The dormitory will be called Pennypacker Hall, Dean Leighton disclosed yesterday, named after Henry Pennypacker of the Class of 1888, until 1933 the all-powerful chairman of the Committee on Admissions. Pennypacker, a mustached Copey-looking man, was headmaster of the Boston Latin School from 1910 to 1920, in which year he moved across the river to direct Harvard admissions for 13 years.
Pennypacker's name will be affixed to the College's newest attempt to relieve Freshman crowding and reduce the number of "forced commuters"-students accepted on condition that they live outside the College. The dormitory is the old Roosevelt Apartments, on the corner of Ware and Harvard Streets, adjoining fellow apartment-dormitories Hurl-but, Greenough, and 8 Prescott Street.
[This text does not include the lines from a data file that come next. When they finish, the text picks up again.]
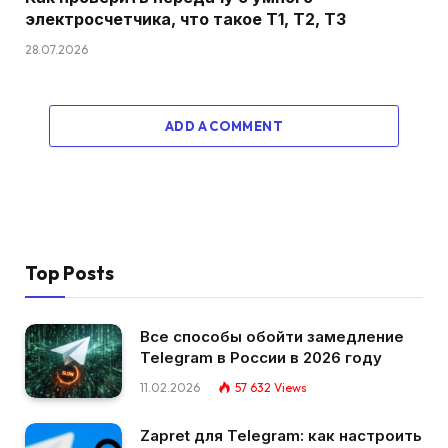
электросчетчика, что такое T1, T2, T3
28.07.2026
ADD A COMMENT
Top Posts
Все способы обойти замедление
Telegram в России в 2026 году
11.02.2026
57 632
Views
Zapret для Telegram: как настроить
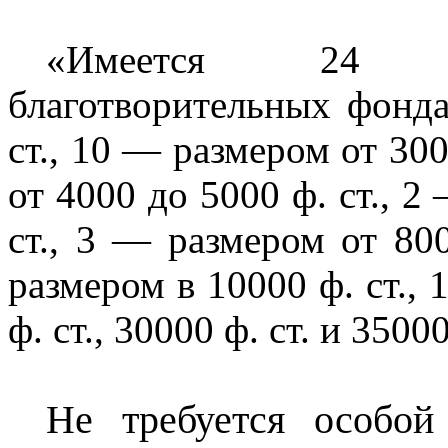
«Имеется 24 е
благотворительных фонда
ст., 10 — размером от 300
от 4000 до 5000 ф. ст., 2
ст., 3 — размером от 80
размером в 10000 ф. ст., 1
ф. ст., 30000 ф. ст. и 350
Не требуется особой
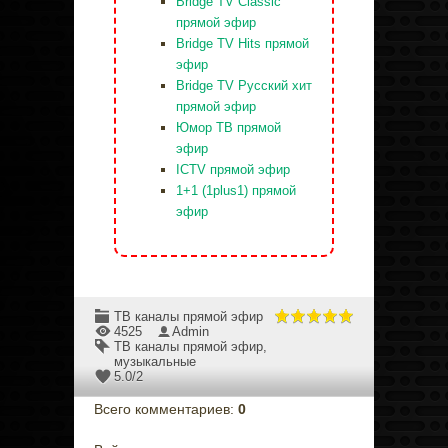
Bridge TV Classic
прямой эфир
Bridge TV Hits прямой
эфир
Bridge TV Русский хит
прямой эфир
Юмор ТВ прямой
эфир
ICTV прямой эфир
1+1 (1plus1) прямой
эфир
ТВ каналы прямой эфир
4525
Admin
ТВ каналы прямой эфир
,
музыкальные
5.0
/
2
Всего комментариев
:
0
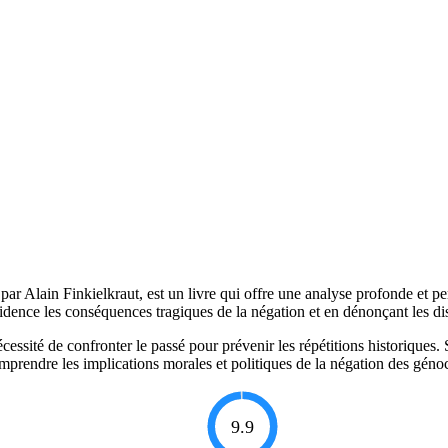
t par Alain Finkielkraut, est un livre qui offre une analyse profonde et
idence les conséquences tragiques de la négation et en dénonçant les dis
essité de confronter le passé pour prévenir les répétitions historiques. Son
omprendre les implications morales et politiques de la négation des géno
9.9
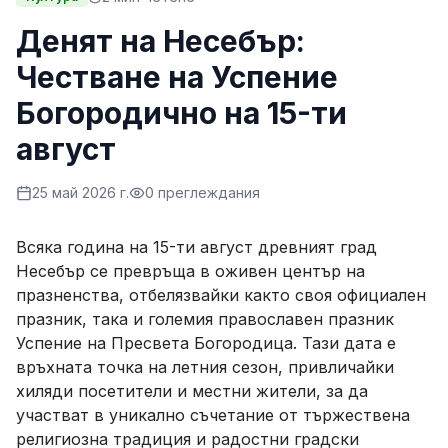
Денят на Несебър:
Честване на Успение
Богородично на 15-ти
август
25 май 2026 г.
0
преглеждания
Всяка година на 15-ти август древният град
Несебър се превръща в оживен център на
празненства, отбелязвайки както своя официален
празник, така и големия православен празник
Успение на Пресвета Богородица. Тази дата е
връхната точка на летния сезон, привличайки
хиляди посетители и местни жители, за да
участват в уникално съчетание от тържествена
религиозна традиция и радостни градски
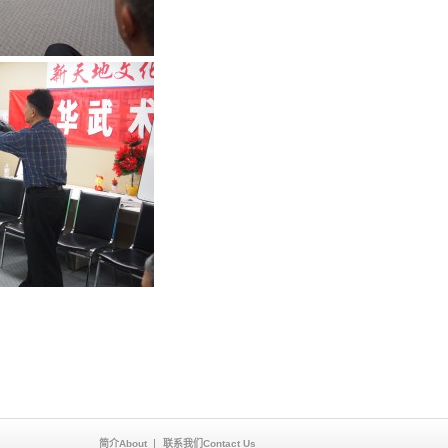
简介About
联系我们Contact Us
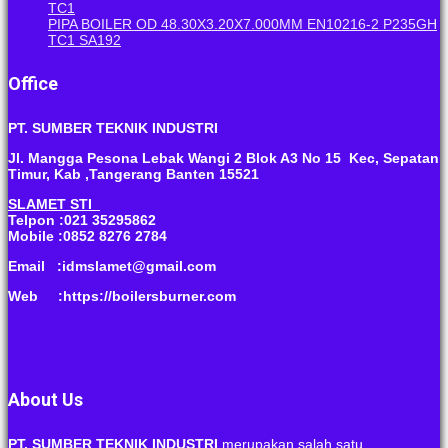
TC1
PIPA BOILER OD 48.30X3.20X7.000MM EN10216-2 P235GH
TC1 SA192
Office
PT. SUMBER TEKNIK INDUSTRI
Jl. Mangga Pesona Lebak Wangi 2 Blok A3 No 15 Kec, Sepatan
Timur, Kab ,Tangerang Banten 15521
SLAMET STI
Telpon :021 35295862
Mobile :0852 8276 2784
Email :idmslamet@gmail.com
Web :https://boilersburner.com
About Us
PT. SUMBER TEKNIK INDUSTRI
merupakan salah satu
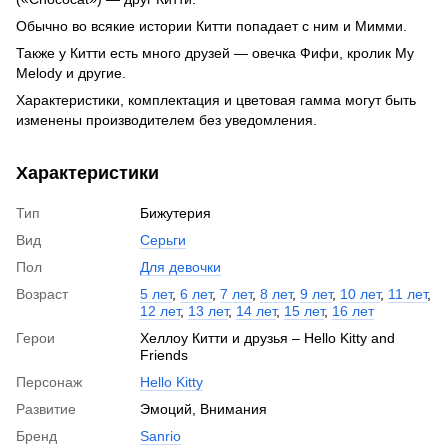
Обычно во всякие истории Китти попадает с ним и Мимми.
Также у Китти есть много друзей — овечка Фифи, кролик My
Melody и другие.
Характеристики, комплектация и цветовая гамма могут быть
изменены производителем без уведомления.
Характеристики
Тип
Бижутерия
Вид
Серьги
Пол
Для девочки
Возраст
5 лет
,
6 лет
,
7 лет
,
8 лет
,
9 лет
,
10 лет
,
11 лет
,
12 лет
,
13 лет
,
14 лет
,
15 лет
,
16 лет
Герои
Хеллоу Китти и друзья – Hello Kitty and
Friends
Персонаж
Hello Kitty
Развитие
Эмоций, Внимания
Бренд
Sanrio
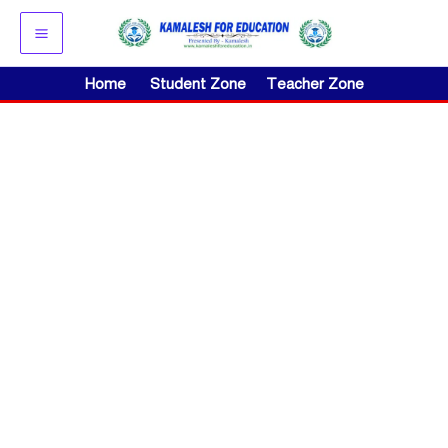
Skip
to
content
Home
Student Zone
Teacher Zone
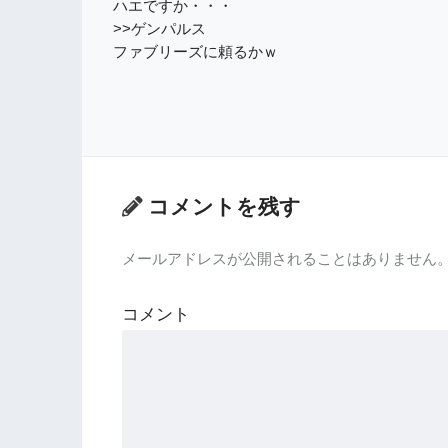
ハエですか・・・
>>ゲンパルス
ファブリーズに頼るかｗ
コメントを残す
メールアドレスが公開されることはありません
コメント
This year, 100 members of the Class of 1961 were forced to commute, although as the year wore on, most of these were absorbed into the Houses. To further reduce the number, members of the Class of 1959 were permitted to live out of the Houses next year, in an attempt-not overly successful-to gain more room in the Houses.
Pennypacker Hall will be in the cognomenal tradition of Wigglesworth, the freshman dormitory which last year was turned into a shelter for upperclassmen squeezed out of the Houses.